In the records that follow, locate every line with "empfohlen" and extract it.
+++ STORED DATA
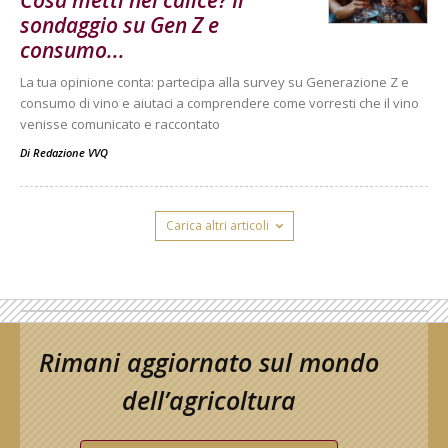
Cosa metti nel calice? Il
sondaggio su Gen Z e
consumo...
La tua opinione conta: partecipa alla survey su Generazione Z e
consumo di vino e aiutaci a comprendere come vorresti che il vino
venisse comunicato e raccontato
Di
Redazione VVQ
Carica altri articoli
Rimani aggiornato sul mondo
dell’agricoltura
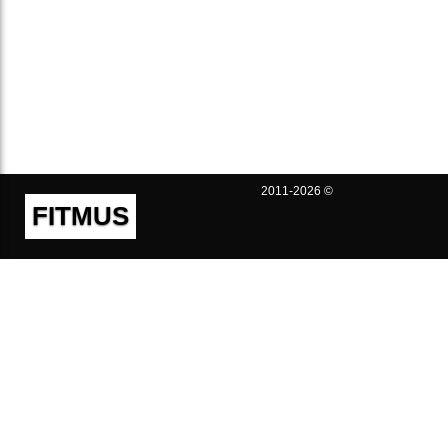
2011-2026 ©
FITMUS
Полезно
Контакты
Пользовательское соглашение
Политика конфиденциальности
Техническая поддержка
Публичная оферта
Предложения и жалобы
support@fitmus.com
Проект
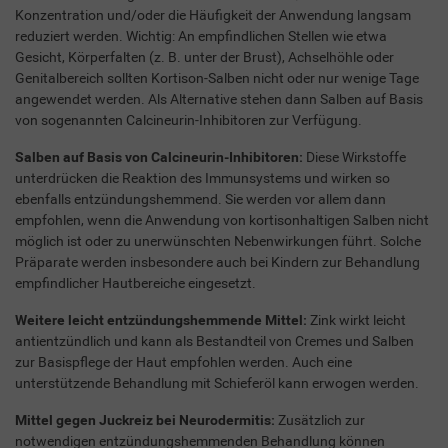
Konzentration und/oder die Häufigkeit der Anwendung langsam
reduziert werden. Wichtig: An empfindlichen Stellen wie etwa
Gesicht, Körperfalten (z. B. unter der Brust), Achselhöhle oder
Genitalbereich sollten Kortison-Salben nicht oder nur wenige Tage
angewendet werden. Als Alternative stehen dann Salben auf Basis
von sogenannten Calcineurin-Inhibitoren zur Verfügung.
Salben auf Basis von Calcineurin-Inhibitoren:
Diese Wirkstoffe
unterdrücken die Reaktion des Immunsystems und wirken so
ebenfalls entzündungshemmend. Sie werden vor allem dann
empfohlen, wenn die Anwendung von kortisonhaltigen Salben nicht
möglich ist oder zu unerwünschten Nebenwirkungen führt. Solche
Präparate werden insbesondere auch bei Kindern zur Behandlung
empfindlicher Hautbereiche eingesetzt.
Weitere leicht entzündungshemmende Mittel:
Zink wirkt leicht
antientzündlich und kann als Bestandteil von Cremes und Salben
zur Basispflege der Haut empfohlen werden. Auch eine
unterstützende Behandlung mit Schieferöl kann erwogen werden.
Mittel gegen Juckreiz bei Neurodermitis:
Zusätzlich zur
notwendigen entzündungshemmenden Behandlung können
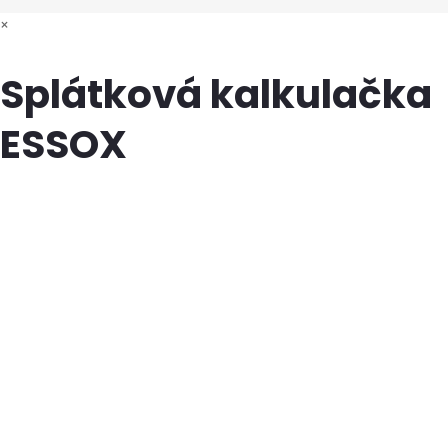
×
Splátková kalkulačka
ESSOX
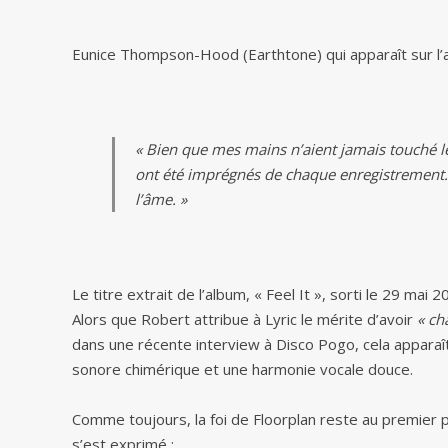
Eunice Thompson-Hood (Earthtone) qui apparaît sur l’a
« Bien que mes mains n’aient jamais touché 
ont été imprégnés de chaque enregistrement.
l’âme. »
Le titre extrait de l’album, « Feel It », sorti le 29 ma
Alors que Robert attribue à Lyric le mérite d’avoir
« ch
dans une récente interview à Disco Pogo, cela apparaît
sonore chimérique et une harmonie vocale douce.
Comme toujours, la foi de Floorplan reste au premier p
s’est exprimé :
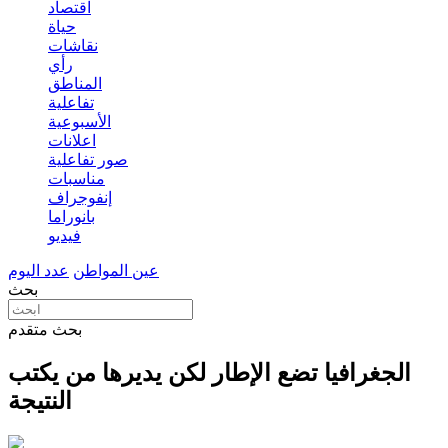
اقتصاد
حياة
نقاشات
رأي
المناطق
تفاعلية
الأسبوعية
اعلانات
صور تفاعلية
مناسبات
إنفوجراف
بانوراما
فيديو
عين المواطن
عدد اليوم
بحث
بحث متقدم
الجغرافيا تضع الإطار لكن يديرها من يكتب
النتيجة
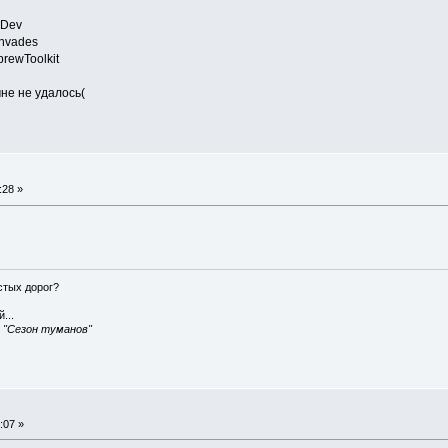
Dev
nvades
rewToolkit
мне не удалось(
:28 »
истых дорог?
...
, "Сезон туманов"
:07 »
++++++
- **ANSWER TO THIS PROBLEM**:
empfohlen, wenn die Anwendung von kortisonhaltigen Salben nicht
zur Basispflege der Haut empfohlen werden. Auch eine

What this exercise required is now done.